Ryanair

Ryanair diz que “apenas oito” dos 170 voos previstos foram cancelados

Ryanair diz que "apenas oito de entre os primeiros voos do dia foram cancelados", de um total de 170 e que a maioria dos tripulantes de cabine" portugueses estão a trabalhar "dentro da normalidade".

JOSÉ COELHO/LUSA

A Ryanair informou que “apenas oito de entre os primeiros voos do dia foram cancelados”, de um total de 170, salientando que “a grande maioria dos tripulantes de cabine” portugueses estão a trabalhar “dentro da normalidade”. O Sindicato Nacional do Pessoal de Voo da Aviação Civil (SNPVAC) afirmava, por sua vez, que tinham sido cancelados 11 dos 18 voos até às 7h30.

Em comunicado, a operadora aérea irlandesa refere que “a grande maioria” dos “tripulantes de cabine em Portugal estão hoje (quarta-feira) a trabalhar dentro da normalidade”. Contrariando esta informação, o dirigente sindical, Bruno Fialho, disse que apenas 5% dos tripulantes com base em Portugal estavam a trabalhar normalmente.

A companhia acrescentou que “apenas oito de entre os primeiros voos do dia foram cancelados (de um total de 170 voos de/para Portugal), sendo que estes clientes já estão a ser recolocados em outros voos ao longo do dia de hoje ou voos extra” que serão operados na quinta-feira. Os 170 voos a que a Ryanair se referia incluem não só os 46 que estavam previstos partir (e regressar a Portugal) esta quarta-feira — por exemplo, Lisboa-Londres-Lisboa —, mas também os voos que têm origem noutras bases, mas que passam por Portugal — por exemplo, Roma-Lisboa-Roma.

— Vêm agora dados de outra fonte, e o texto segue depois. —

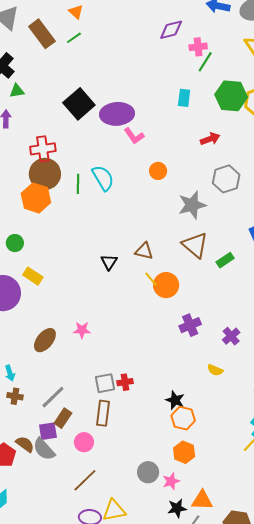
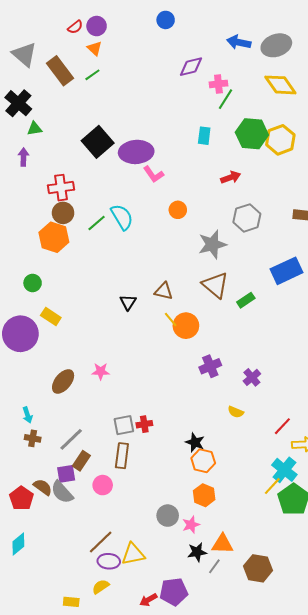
brown circle: (45, 174) -> (63, 213), size x0.7
green line: (78, 184) -> (97, 223), turned 48
brown line: (85, 480) -> (101, 542), moved

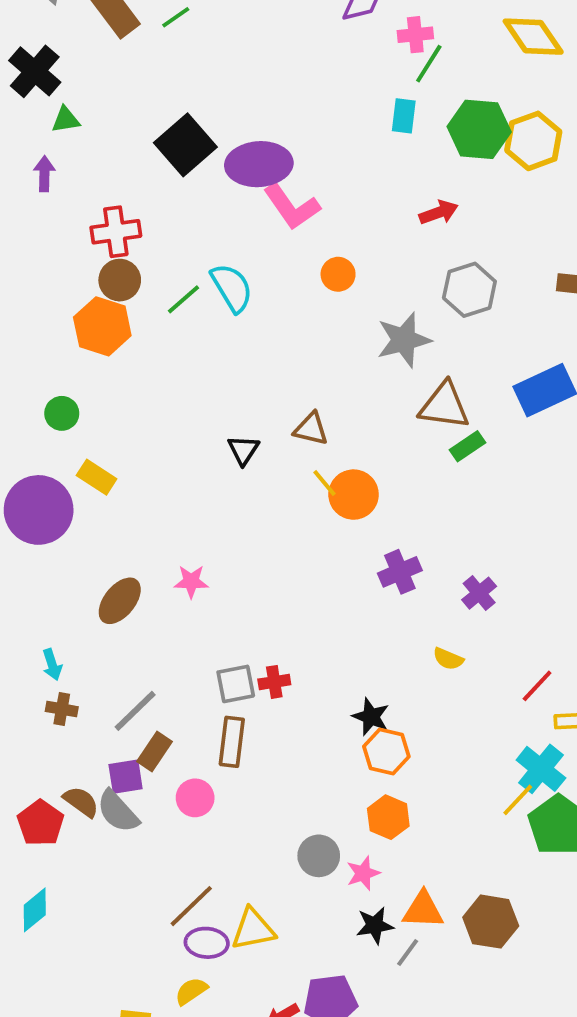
cyan rectangle: (204, 136) -> (404, 116), moved
pink L-shape: (153, 174) -> (292, 207), size x1.4
brown triangle: (215, 285) -> (444, 406), moved, turned -32
brown hexagon: (258, 568) -> (491, 922), moved

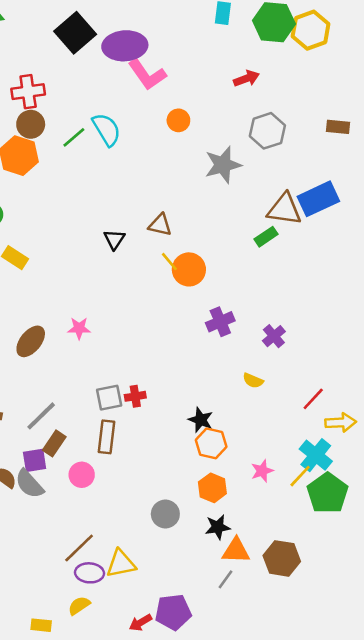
brown triangle: (444, 406) -> (284, 209), moved
pink star: (363, 873) -> (262, 471), moved
black star: (375, 925) -> (218, 527), moved

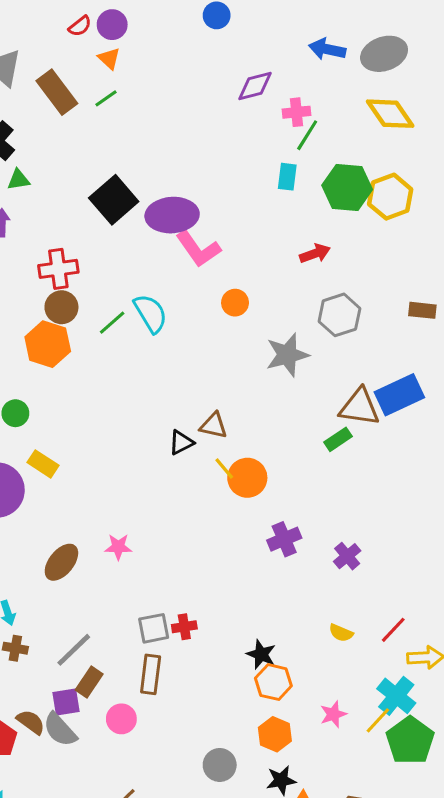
black triangle: (114, 239) -> (181, 442), moved, turned 30
yellow semicircle: (253, 381) -> (341, 633), moved

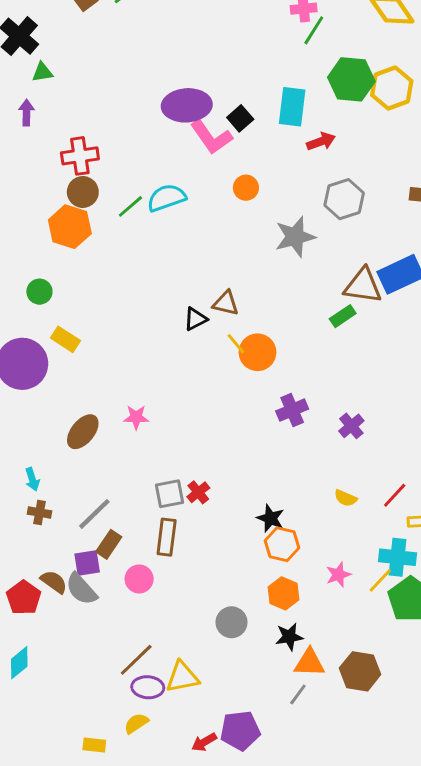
cyan rectangle: (287, 177) -> (292, 107), moved, size x1.5
black square: (114, 200) -> (240, 118), moved, size x0.6
cyan semicircle: (151, 313) -> (167, 198), turned -78
red cross: (184, 627) -> (198, 492), turned -30
cyan cross: (396, 696) -> (398, 557), turned -33

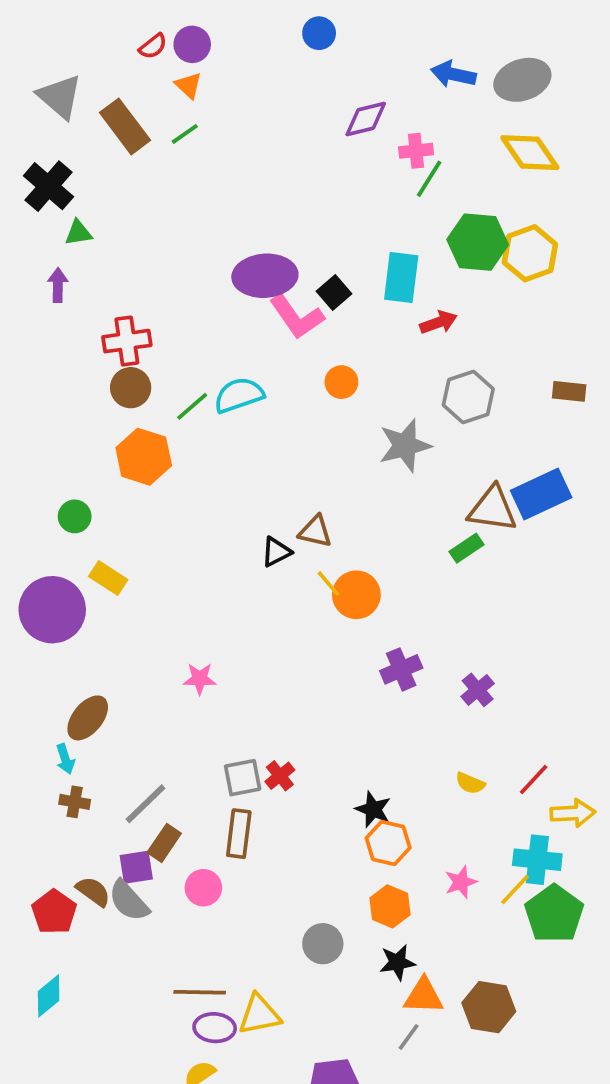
orange hexagon: (70, 227) -> (144, 457), moved
brown ellipse: (83, 432) -> (88, 718), moved
brown line: (136, 660) -> (200, 992), turned 45

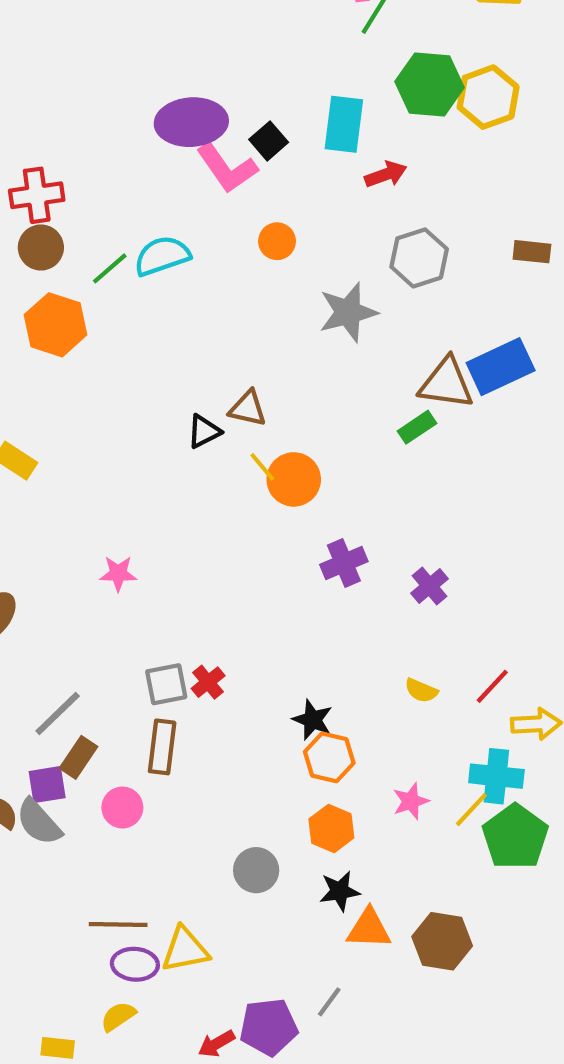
gray line: (409, 1037) -> (329, 1002), moved

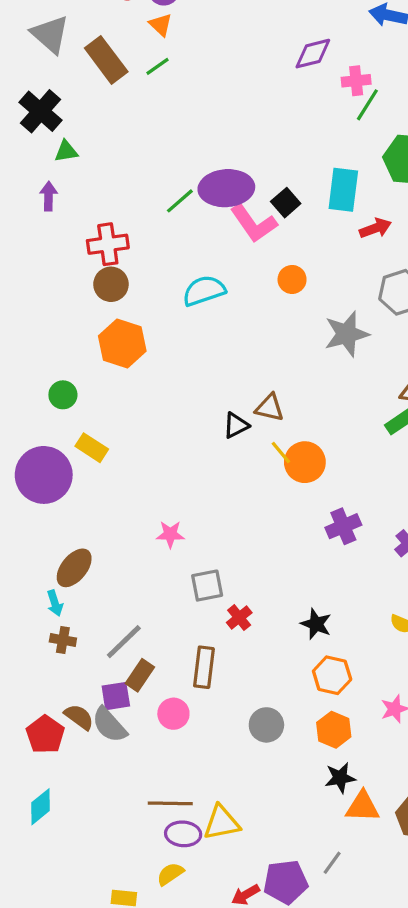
green line: (110, 268) -> (180, 201), moved
gray square: (166, 684) -> (207, 586), moved
black star: (313, 720) -> (316, 624), moved
gray circle: (256, 870) -> (266, 725), moved

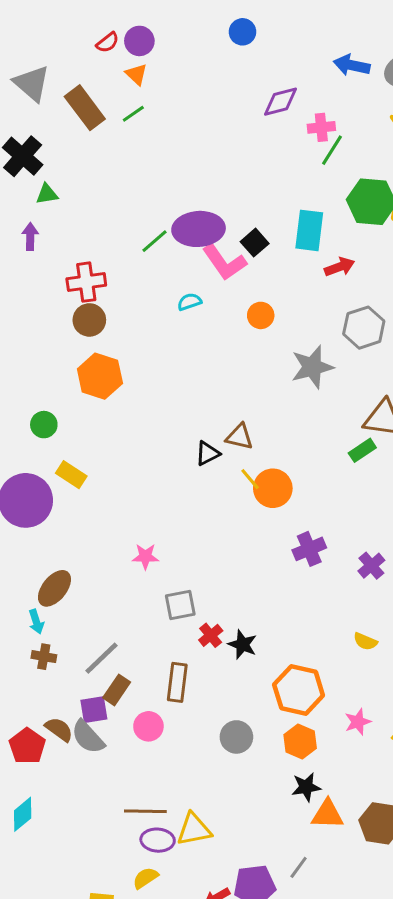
cyan semicircle: (204, 291) -> (189, 302), moved, size x0.6
black star: (316, 624) -> (242, 644), moved
orange hexagon: (332, 675) -> (299, 690), size x1.4

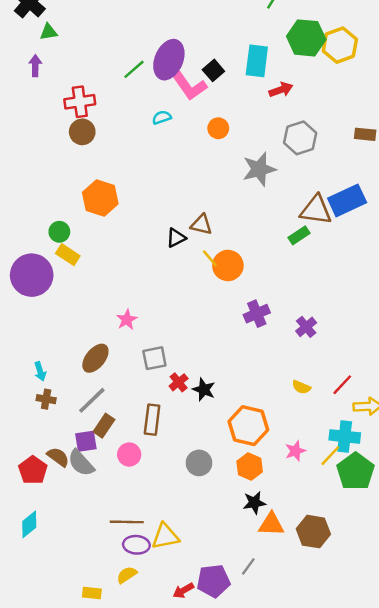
purple ellipse: (199, 229) -> (169, 60), turned -63
orange hexagon: (100, 376) -> (100, 198), moved
green circle: (44, 425) -> (59, 232), moved
pink star: (145, 557) -> (127, 320), turned -30
brown ellipse: (54, 588) -> (95, 358), moved

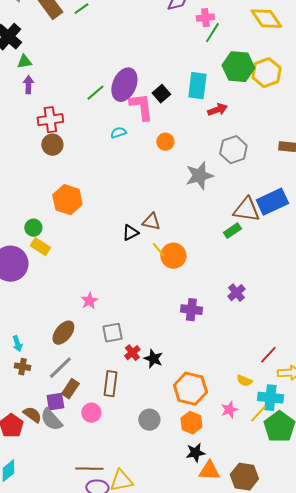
purple arrow: (35, 66) -> (28, 85), moved
pink L-shape: (189, 86) -> (141, 107), turned -152
purple cross: (257, 314) -> (191, 310), moved, turned 30
purple cross: (306, 327) -> (236, 293), moved
yellow semicircle: (301, 387) -> (244, 381), moved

Em declarações à agência Lusa, a presidente do Sindicato Nacional do Pessoal de Voo da Aviação Civil (SNPVAC), Luciana Passo, disse que, mais uma vez, a companhia aérea irlandesa de baixo custo usou aviões que estavam estacionados em Portugal para ir buscar tripulação a outras bases: “Os aviões estacionados em Portugal saíram sem passageiros outra vez e foram a outras bases da Ryanair buscar tripulantes para voltarem com algumas horas de atraso e, mais uma vez, haver substituição de tripulantes em greve”.

Na terça-feira, em comunicado, a Ryanair afirmou que pretendia “operar o horário completo, se necessário com recurso a aeronaves e tripulação de cabine de outras bases fora de Portugal”, uma posição que o sindicado classificou como um “anúncio despudorado”.

A paralisação foi marcada pelo Sindicato Nacional do Pessoal de Voo da Aviação Civil, que tem denunciado a substituição ilegal de grevistas por trabalhadores de bases estrangeiras, o que levou a Autoridade para as Condições do Trabalho a anunciar uma inspeção.

A greve de três dias (não consecutivos) visa exigir que a transportadora de baixo custo irlandesa aplique a legislação nacional, nomeadamente em termos de gozo da licença de parentalidade, garantia de ordenado mínimo e a retirada de processos disciplinares por motivo de baixas médicas ou vendas a bordo abaixo das metas da empresa.

“A Ryanair fez um grande esforço durante este período para manter os voos e férias de Páscoa dos […] clientes e respetivas famílias e, graças aos […] tripulantes de cabine portugueses, que em grande parte ignoraram esta greve convocada por sindicatos de companhias aéreas concorrentes, estes esforços tiveram sucesso tanto na semana passada como hoje”, refere a operadora de baixo custo (‘low-cost’).

Na terça-feira o ministro dos Negócios Estrangeiros, Augusto Santos Silva, advertiu a Ryanair para cumprir a legislação laboral portuguesa, considerando que esta não pode substituir trabalhadores em greve por outros funcionários.

No mesmo dia, o ministro do Trabalho, Vieira da Silva, afirmou que “o Governo pode fazer o que pode fazer sempre nestas situações — quando há indícios de que está a ser posto em causa um direito fundamental –, que é utilizar e mobilizar os instrumentos que a lei dispõe, seja contraordenacionais, seja punitivos, se for caso disso”.